# Task
What is needed is the complete listing, repeated exactly.

# Source material
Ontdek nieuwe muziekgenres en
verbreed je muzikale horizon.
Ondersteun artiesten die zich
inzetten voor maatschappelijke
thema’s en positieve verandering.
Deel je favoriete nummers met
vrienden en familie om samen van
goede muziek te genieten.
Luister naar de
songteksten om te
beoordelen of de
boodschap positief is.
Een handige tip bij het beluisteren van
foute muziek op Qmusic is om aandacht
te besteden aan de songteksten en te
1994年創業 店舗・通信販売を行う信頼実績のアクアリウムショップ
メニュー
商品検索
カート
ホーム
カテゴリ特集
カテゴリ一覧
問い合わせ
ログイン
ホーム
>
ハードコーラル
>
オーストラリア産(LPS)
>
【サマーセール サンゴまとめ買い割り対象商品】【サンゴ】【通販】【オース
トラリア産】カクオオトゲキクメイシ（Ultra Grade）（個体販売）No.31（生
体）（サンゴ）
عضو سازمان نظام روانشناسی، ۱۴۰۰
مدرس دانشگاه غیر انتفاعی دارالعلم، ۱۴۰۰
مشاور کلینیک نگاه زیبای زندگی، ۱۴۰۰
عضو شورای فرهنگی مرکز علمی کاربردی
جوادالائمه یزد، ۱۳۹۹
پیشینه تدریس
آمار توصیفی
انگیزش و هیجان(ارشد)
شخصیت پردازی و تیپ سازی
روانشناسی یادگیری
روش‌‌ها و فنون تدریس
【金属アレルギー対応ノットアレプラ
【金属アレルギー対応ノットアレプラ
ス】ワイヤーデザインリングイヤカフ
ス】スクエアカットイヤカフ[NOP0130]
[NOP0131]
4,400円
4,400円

# Output for this exercise
Ontdek nieuwe muziekgenres en
verbreed je muzikale horizon.
Ondersteun artiesten die zich
inzetten voor maatschappelijke
thema’s en positieve verandering.
Deel je favoriete nummers met
vrienden en familie om samen van
goede muziek te genieten.
Luister naar de
songteksten om te
beoordelen of de
boodschap positief is.
Een handige tip bij het beluisteren van
foute muziek op Qmusic is om aandacht
te besteden aan de songteksten en te
1994年創業 店舗・通信販売を行う信頼実績のアクアリウムショップ
メニュー
商品検索
カート
ホーム
カテゴリ特集
カテゴリ一覧
問い合わせ
ログイン
ホーム
>
ハードコーラル
>
オーストラリア産(LPS)
>
【サマーセール サンゴまとめ買い割り対象商品】【サンゴ】【通販】【オース
トラリア産】カクオオトゲキクメイシ（Ultra Grade）（個体販売）No.31（生
体）（サンゴ）
عضو سازمان نظام روانشناسی، ۱۴۰۰
مدرس دانشگاه غیر انتفاعی دارالعلم، ۱۴۰۰
مشاور کلینیک نگاه زیبای زندگی، ۱۴۰۰
عضو شورای فرهنگی مرکز علمی کاربردی
جوادالائمه یزد، ۱۳۹۹
پیشینه تدریس
آمار توصیفی
انگیزش و هیجان(ارشد)
شخصیت پردازی و تیپ سازی
روانشناسی یادگیری
روش‌‌ها و فنون تدریس
【金属アレルギー対応ノットアレプラ
【金属アレルギー対応ノットアレプラ
ス】ワイヤーデザインリングイヤカフ
ス】スクエアカットイヤカフ[NOP0130]
[NOP0131]
4,400円
4,400円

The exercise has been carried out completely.